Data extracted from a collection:
= = = = = = =
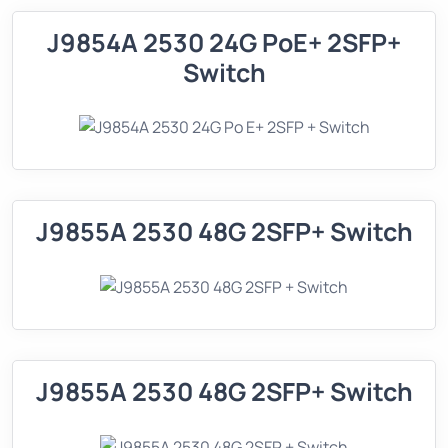
J9854A 2530 24G PoE+ 2SFP+
Switch
J9855A 2530 48G 2SFP+ Switch
J9855A 2530 48G 2SFP+ Switch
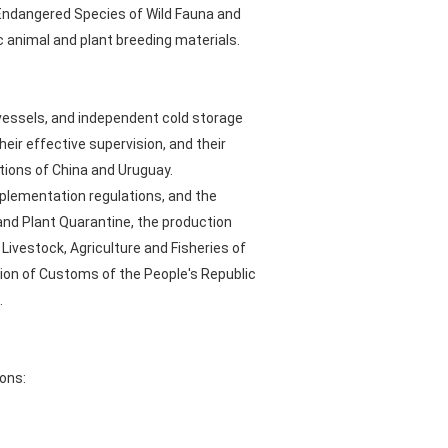
 Endangered Species of Wild Fauna and
c animal and plant breeding materials.
 vessels, and independent cold storage
eir effective supervision, and their
tions of China and Uruguay.
mplementation regulations, and the
and Plant Quarantine, the production
Livestock, Agriculture and Fisheries of
tion of Customs of the People's Republic
.
ons:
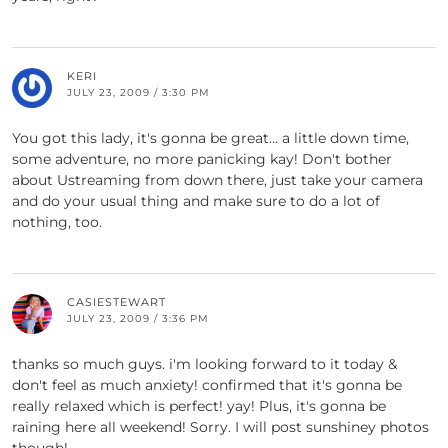
KERI
JULY 23, 2009 / 3:30 PM
You got this lady, it's gonna be great… a little down time,
some adventure, no more panicking kay! Don't bother
about Ustreaming from down there, just take your camera
and do your usual thing and make sure to do a lot of
nothing, too.
CASIESTEWART
JULY 23, 2009 / 3:36 PM
thanks so much guys. i'm looking forward to it today &
don't feel as much anxiety! confirmed that it's gonna be
really relaxed which is perfect! yay! Plus, it's gonna be
raining here all weekend! Sorry. I will post sunshiney photos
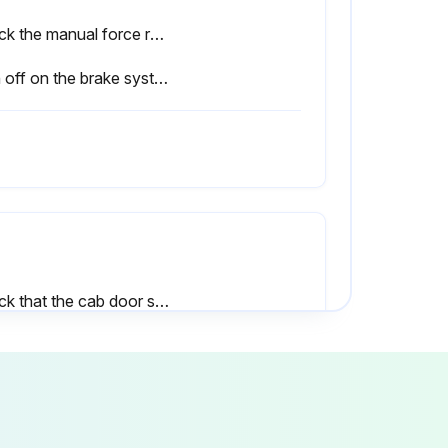
Check the manual force required to apply the handbrake and adjust if necessary
Sign off on the brake system maintenance
Check that the cab door sensor is working correctly and check for damage
Check that the driver restraint system is working correctly and check for damage, and clean
Sign off on the chassis, bodywork and fittings check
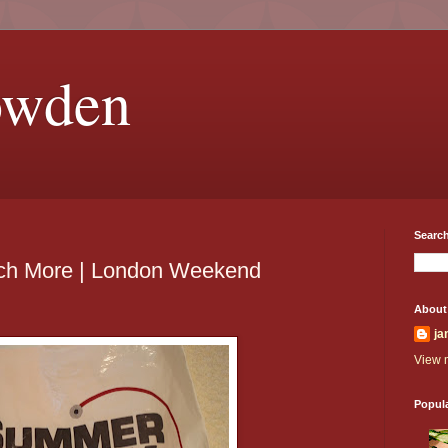
owden
Search
ch More | London Weekend
About
ja
View m
Popul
= = = = = = =
:: What you are asked to do ::
Every line above must be printed again exactly, pictures excluded.

:: Written answer ::
J9854A 2530 24G PoE+ 2SFP+
Switch
J9855A 2530 48G 2SFP+ Switch
J9855A 2530 48G 2SFP+ Switch
 Endangered Species of Wild Fauna and
c animal and plant breeding materials.
 vessels, and independent cold storage
eir effective supervision, and their
tions of China and Uruguay.
mplementation regulations, and the
and Plant Quarantine, the production
Livestock, Agriculture and Fisheries of
tion of Customs of the People's Republic
.
ons:
KERI
JULY 23, 2009 / 3:30 PM
You got this lady, it's gonna be great… a little down time,
some adventure, no more panicking kay! Don't bother
about Ustreaming from down there, just take your camera
and do your usual thing and make sure to do a lot of
nothing, too.
CASIESTEWART
JULY 23, 2009 / 3:36 PM
thanks so much guys. i'm looking forward to it today &
don't feel as much anxiety! confirmed that it's gonna be
really relaxed which is perfect! yay! Plus, it's gonna be
raining here all weekend! Sorry. I will post sunshiney photos
Check the manual force required to apply the handbrake and adjust if necessary
Sign off on the brake system maintenance
Check that the cab door sensor is working correctly and check for damage
Check that the driver restraint system is working correctly and check for damage, and clean
Sign off on the chassis, bodywork and fittings check
owden
Search
ch More | London Weekend
About
ja
View m
Popul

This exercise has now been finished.